Cette analyse rappelle celle du Bouddha (post 4) dont RM connaissait un peu l’enseignement et approuvait le choix de diriger les chercheurs sur le chemin du NIrvana en gardant le silence sur les questions académiques sur Dieu et d’autres sujets. Un homme insistait sur son envie de tout quitter pour rejoindre RM, disant que la soumission à Dieu n’est pas possible si l’on ne renonce pas au monde. Il répondit : « Non ! Celui dont le renoncement est véritable plonge dans le monde et élargit son amour pour embrasser le monde entier. Les grandes âmes qui ont abandonné la vie du monde l’ont fait, non par aversion pour la vie de famille, mais parce qu’elles possédaient l’amour généreux et profond qui embrasse toutes les créatures. »

Il dit à Brunton : « Il n’est pas nécessaire de renoncer à la vie active. Livrez-vous à la méditation une ou deux heures par jour, le courant spirituel ne s’arrêtera pas, même quand vous serez en plein travail. Renoncer à ce faux moi, voilà le vrai renoncement, il n’y a pas d’opposition entre le travail et la sagesse. » Ceux qui ont côtoyé RM de son vivant ont bien constaté qu’il exerçait toutes ses activités manuelles, intellectuelles ou spirituelles avec une application et une exactitude minutieuse.

Il ajoute : « le sentiment d’un moi provient de la personne, du corps et du cerveau. Quand un homme découvre son véritable moi, quelque chose émerge des profondeurs de son être et prend possession de lui. Ce quelque chose est derrière l’esprit, il est infini, divin, éternel, certains l’appellent le Royaume des Cieux, d’autres l’âme, le Nirvana, les hindous l’appellent libération. Quand cela arrive l’homme ne s’est pas perdu, il s’est trouvé lui-même. »

« Ne résistez pas au mal » est un enseignement adressé à ses disciples qui s’en remettaient entièrement à la Volonté de Dieu. Il l’a pratiqué face à des imposteurs et des voleurs que son chemin de swami a croisés. Il rejoint la parabole fameuse de Jésus qui parle de tendre l’autre joue quand on est giflé. Elle rejoint ce verset universel du Coran : « Repousse le mal par le Bien ».

RM dit aussi : « Tout fardeau que nous remettons à Dieu, Il le portera. Puisque le pouvoir suprême de Dieu anime tout, pourquoi ne pas nous y soumettre, plutôt que de nous tracasser de ce qui doit ou ne doit pas être accompli, et comment ? ». A Brunton qui s’inquiétait de l’avenir du monde, RM précisera : « Il y a Quelqu’un qui gouverne le monde et c’est Son affaire de s’en occuper. Celui qui a donné la vie au monde sait aussi en prendre soin. Il porte la charge du monde et pas vous. Il faut d’abord trouver la vérité cachée en soi-même pour devenir plus apte à comprendre la vérité cachée dans le monde dont vous faites partie. »

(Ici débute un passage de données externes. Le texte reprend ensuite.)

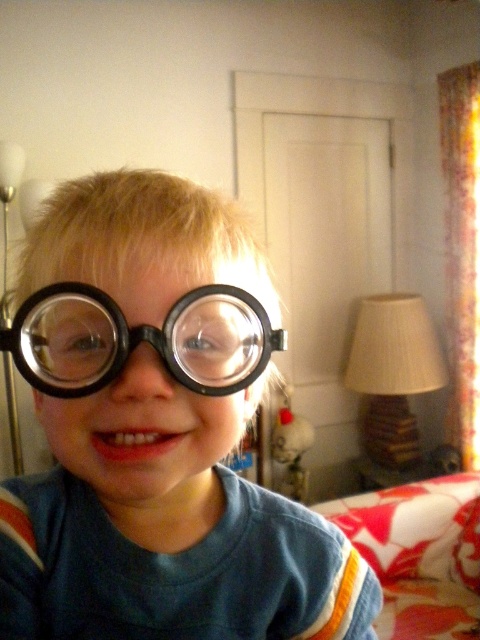 Is matte black glasses at center wider than black matte goggles at center?

Yes.

Which is behind, point (175, 348) or point (66, 342)?

Positioned behind is point (66, 342).

Locate an element on the screen. matte black glasses at center is located at coordinates (156, 435). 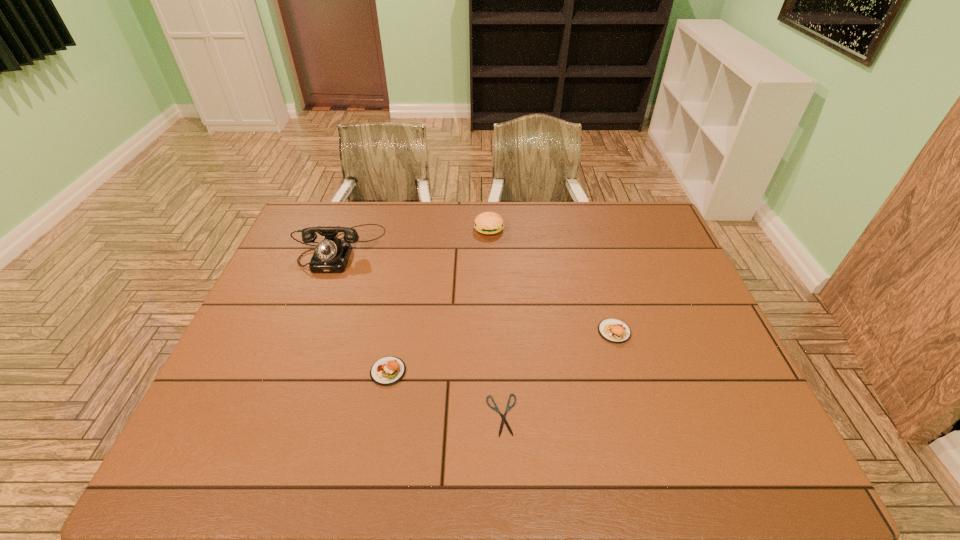 Identify the location of telephone. coord(331,255).

In order to click on the leftmost object in this screenshot , I will do `click(331, 255)`.

The image size is (960, 540). Find the location of `the fourth shortest object`. the fourth shortest object is located at coordinates (488, 223).

Image resolution: width=960 pixels, height=540 pixels. Find the location of `the tallest patty (food)`. the tallest patty (food) is located at coordinates (x=488, y=223).

Where is `the third tallest object`? This screenshot has width=960, height=540. the third tallest object is located at coordinates (613, 330).

You are a GUI agent. You are given a task and a screenshot of the screen. Output one action in this format:
    pyautogui.click(x=<x>, y=<y>)
    Task: Click on the rightmost patty (food)
    
    Given the screenshot: What is the action you would take?
    pyautogui.click(x=613, y=330)

Where is `the shortest patty (food)`? Image resolution: width=960 pixels, height=540 pixels. the shortest patty (food) is located at coordinates (389, 370).

Locate an element on the screen. This screenshot has width=960, height=540. the second object from left to right is located at coordinates (389, 370).

Locate an element on the screen. Image resolution: width=960 pixels, height=540 pixels. the shortest object is located at coordinates (508, 407).

Identify the location of shears. (508, 407). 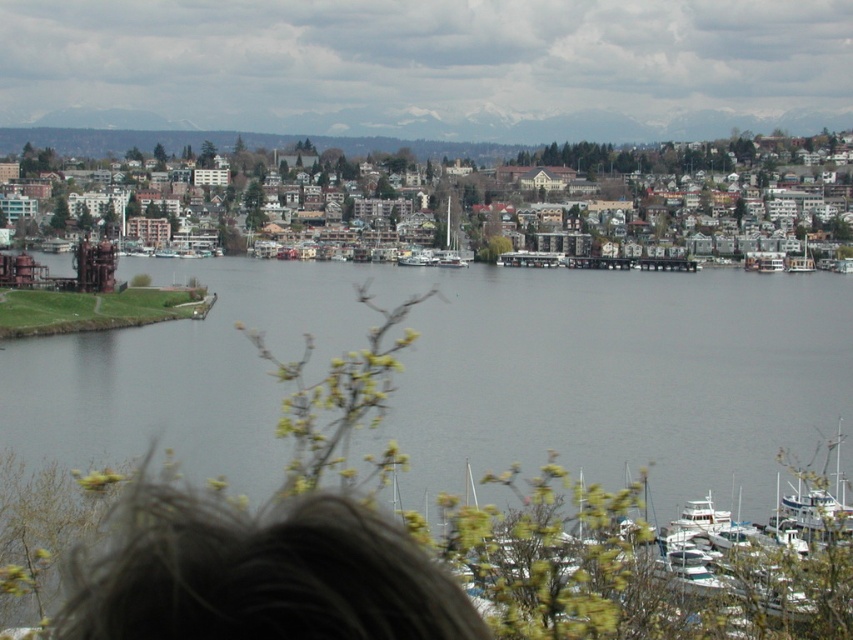 Question: Which point is farther to the camera?

Choices:
 (A) brown wooden houses at center
 (B) gray water at center

Answer: (A)

Question: Which of the following is the farthest from the observer?

Choices:
 (A) brown wooden houses at center
 (B) gray water at center
 (C) white glossy boat at lower right

Answer: (A)

Question: From the image, what is the correct spatial relationship of white glossy boat at lower right in relation to white glossy sailboat at center?

Choices:
 (A) above
 (B) below

Answer: (B)

Question: Which object is the closest to the brown wooden houses at center?

Choices:
 (A) white glossy sailboat at center
 (B) gray water at center
 (C) white glossy boat at lower right

Answer: (A)

Question: Is gray water at center above white glossy boat at lower right?

Choices:
 (A) yes
 (B) no

Answer: (A)

Question: Is white glossy boat at lower right to the left of white glossy sailboat at center from the viewer's perspective?

Choices:
 (A) yes
 (B) no

Answer: (B) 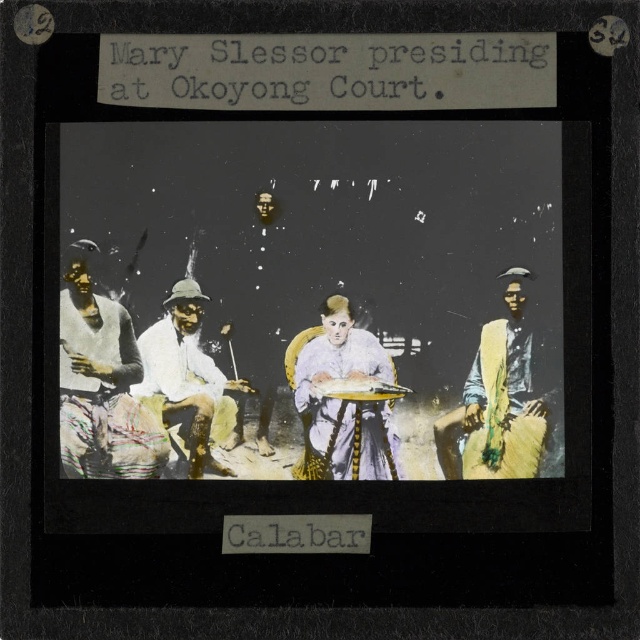 Between white silk dress at center and yellow fabric at right, which one appears on the right side from the viewer's perspective?

yellow fabric at right is more to the right.

What do you see at coordinates (344, 401) in the screenshot?
I see `white silk dress at center` at bounding box center [344, 401].

What are the coordinates of `white silk dress at center` in the screenshot? It's located at (344, 401).

Between point (141, 424) and point (342, 460), which one is positioned in front?

Positioned in front is point (141, 424).

Does white textured fabric at left appear over white silk dress at center?

Yes, white textured fabric at left is above white silk dress at center.

Is point (129, 314) positioned after point (316, 346)?

No, it is in front of (316, 346).

You are a GUI agent. You are given a task and a screenshot of the screen. Output one action in this format:
    pyautogui.click(x=<x>, y=<y>)
    Task: Click on the white textured fabric at left
    
    Given the screenshot: What is the action you would take?
    pyautogui.click(x=100, y=387)

The height and width of the screenshot is (640, 640). In order to click on white silk dress at center in this screenshot , I will do `click(344, 401)`.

Ce conseil semble contredire la réponse de RM à la dernière question de Pillai : « Mais le monde, avec ce qu’il contient, ne résulte-t-il pas de la Volonté de Dieu, et dans ce cas, pourquoi Dieu veut-il qu’il existe ? ». La réponse de RM est : « Dieu n’a pas de Dessein, Il n’est lié par aucune action, les activités de ce monde ne peuvent le toucher (???) ». Les Ecritures, qu’il n’a jamais encouragé ses disciples à lire, disent autre chose : Dieu est un Père Créateur trop aimant et envoie à Dessein des Messagers avec des Livres adaptés à un peuple et à une époque.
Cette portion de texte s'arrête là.